Reminisce: Dreaming of a white Christmas

For most of December 1882, Lima had dealt with the cold, uncomfortable, inconvenient reality of snow.

While a late November snowfall meant, in the words of Lima’s Democratic Times, “the merry jingle of the sleigh bells resounded through the air,” the subsequent snows in December made walking a chore and delayed trains and streetcars. At least, though, the persistent snows seemed to ensure the gold standard of ideal holidays — a white Christmas.

And then it melted. “A Merry Christmas! The snow has disappeared,” the Times declared Dec. 23, 1882.

Through the years, snow has mostly skipped Lima’s Christmas celebration, although it shows up with annoying frequency in the months after Christmas.

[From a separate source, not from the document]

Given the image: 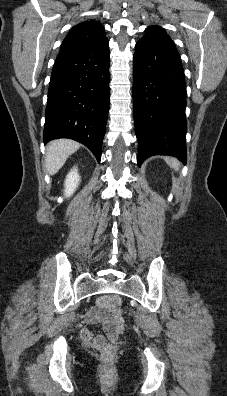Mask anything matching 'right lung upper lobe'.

Five months after Christmas in 1882, Lima was buried by a freak snowstorm.

“Nothing like it has been known for years,” the Times wrote, “and although those who have a story to tell which will eclipse any they may hear had exerted themselves to their utmost, they found greatest difficulty imagining anything more remarkable than a six-inch snow fall on the 22nd day of May 1883.”

When it does make a timely appearance, however, snow can cover flaws and make for a postcard-pretty Christmas, which was what The Lima News was wishing for when it addressed an editorial “to the weatherman” on Dec. 19, 1930.

“What we are particularly interested in at this time is a white Christmas,” The Lima News wrote. “Stave off your Winter’s wrath until next Thursday (Christmas Day), and then send it forth; not in a damaging manner, but in a way that will make us recall that in 1930 the weatherman was a pretty good fellow and gave us a typical Christmas Day.” The weatherman was a “pretty good fellow” that year, and Lima had a white Christmas.

Six years later, on Christmas Eve 1936, The Lima News informed its readers that, despite the fondest wishes, a white Christmas was a rare event in Ohio, quoting a state meteorologist who said that New England pioneers who settled in Ohio were responsible for the “Yuletide fiction” of a white Christmas.

“When they came to the middle west from New England, where white Christmases are common, they brought the tradition with them,” the meteorologist explained. “Actually, it snows on Christmas in Ohio only about once every six years, and then it’s nothing to get excited about.”

Except that occasionally it has been.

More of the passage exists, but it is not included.